El economista Carlos Melconian ha manifestado una postura escéptica frente a la reciente flexibilización de los créditos en dólares para empresas no exportadoras impulsada por la administración de Javier Milei. Según su análisis, aunque la medida pretende movilizar la liquidez en moneda extranjera acumulada en el sistema bancario, carece de la escala necesaria para alterar la dinámica recesiva actual. Melconian calificó esta iniciativa como “una gota en el medio del mar”, subrayando que el impacto real sobre el entramado productivo será marginal frente a la magnitud de los desequilibrios que persisten en la macroeconomía argentina.
El diagnóstico sobre la inflación y el rumbo económico
Para Melconian, el programa económico enfrenta una contradicción fundamental en sus objetivos. El Gobierno intenta, de manera simultánea, reducir drásticamente la inflación, reactivar el nivel de actividad, acumular reservas internacionales y sostener un esquema cambiario con un “crawling peg” previsible. Sin embargo, el economista sostiene que “no banca esas cuatro cosas juntas”. En su visión, la presión por bajar el índice de precios colisiona con la necesidad de recomponer reservas, ya que esto último suele requerir un tipo de cambio más competitivo que, a su vez, presiona sobre los precios. Esta inconsistencia estructural sugiere que el rumbo actual podría enfrentar cuellos de botella difíciles de sortear sin ajustes en el diseño de la política económica.

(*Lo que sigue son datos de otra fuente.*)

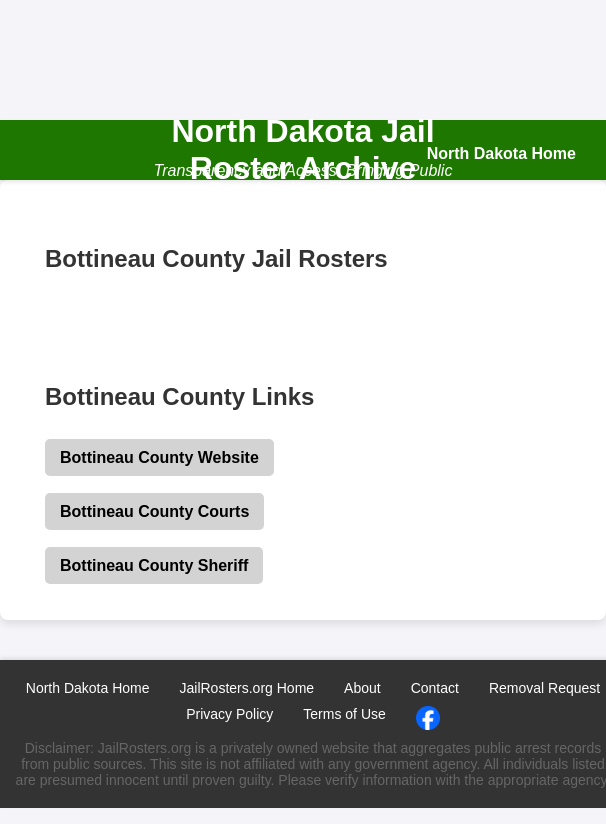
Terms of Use (344, 714)
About (362, 688)
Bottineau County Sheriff (154, 565)
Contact (435, 688)
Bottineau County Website (159, 457)
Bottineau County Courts (154, 511)
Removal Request (544, 688)
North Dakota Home (88, 688)
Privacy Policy (229, 714)
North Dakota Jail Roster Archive (302, 149)
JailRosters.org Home (246, 688)
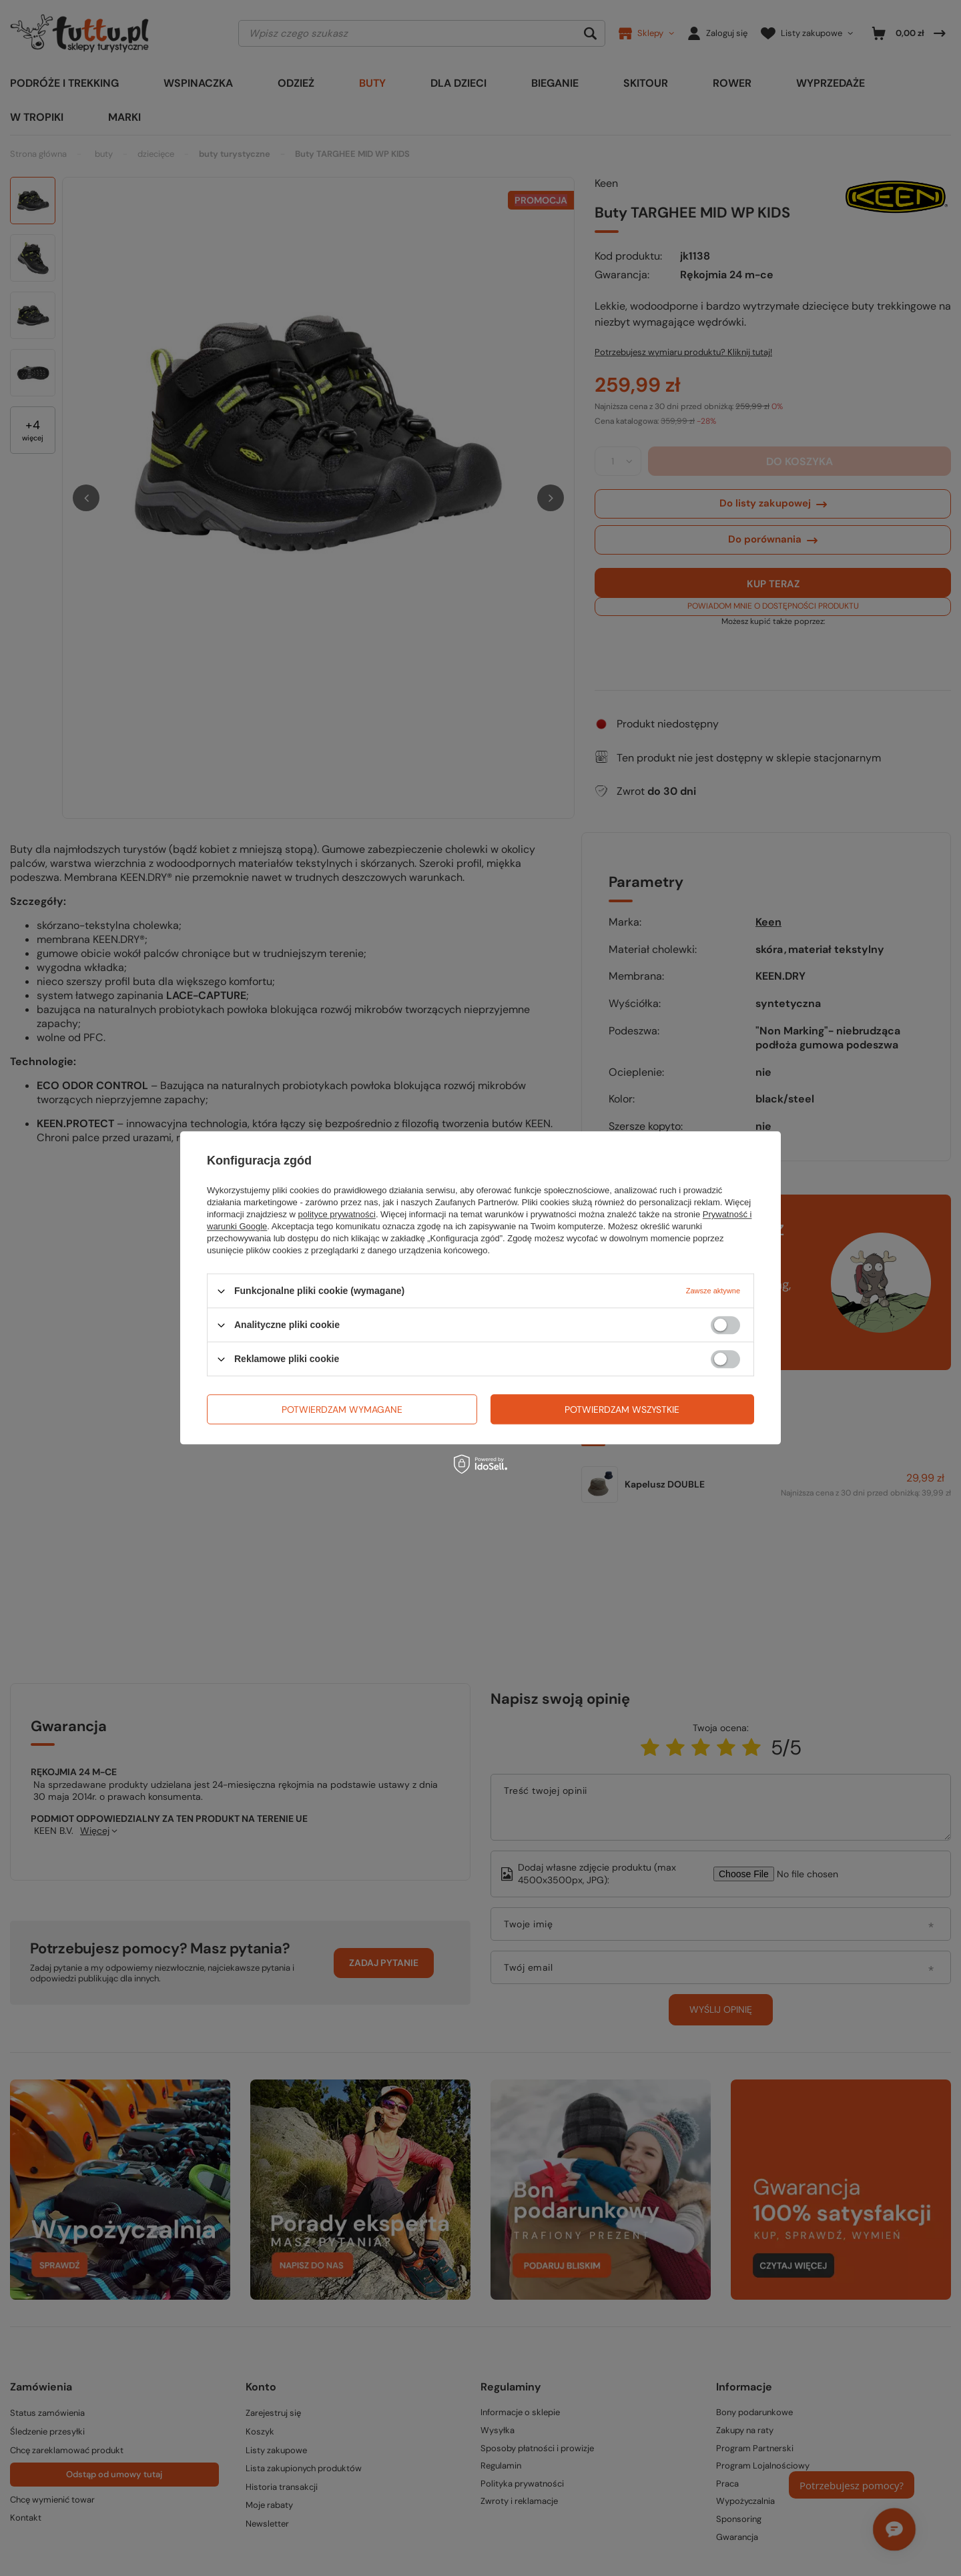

El impacto en el bolsillo: Una recuperación lenta
Uno de los puntos más crudos del análisis de Melconian es la advertencia sobre los ingresos reales. A diferencia de otros planes de estabilización exitosos en la historia argentina, donde el salario real rebotaba con fuerza tras la caída inicial, el economista advierte que esta vez el proceso será sensiblemente más lento y doloroso. “El salario formal, informal, público y jubilatorio no va a superar a la inflación por un largo tiempo”, afirmó. Esta debilidad del consumo interno actúa como un lastre para la reactivación, ya que la caída del poder adquisitivo impide que la demanda agregada traccione la salida de la recesión con la velocidad que el Ejecutivo desearía.
Los créditos y el “espejismo” de la medida
La flexibilización de los préstamos en dólares es vista por Melconian como un intento de dinamizar una economía estancada en pesos utilizando los excedentes de los depósitos bancarios. Sin embargo, considera que esto es un “espejismo” que desvía la atención de los problemas de fondo, como la falta de una moneda estable y la incertidumbre regulatoria. Al centrar el relato oficial en herramientas financieras de alcance limitado, el Gobierno corre el riesgo de ignorar que la inversión real no depende solo de la disponibilidad de crédito, sino de un horizonte de rentabilidad y estabilidad que aún no termina de consolidarse. Para el economista, insistir en que esta medida “resolverá algo” es una simplificación que no ataca la raíz de la desconfianza inversora.
Conclusión: El desafío de los dólares reales
En el cierre de su análisis, Melconian reconoce el potencial de sectores estratégicos como Vaca Muerta y el crecimiento de las exportaciones energéticas y agroindustriales como motores genuinos de generación de divisas. No obstante, plantea que el verdadero desafío no es solo producir esos dólares, sino lograr que se traduzcan en una mejora sostenible de la macroeconomía y la calidad de vida de la población. La discusión de fondo que el Gobierno deberá afrontar, según Melconian, es cómo transformar ese flujo de recursos en estabilidad institucional y económica, evitando soluciones de corto plazo que solo postergan el abordaje de las reformas estructurales necesarias.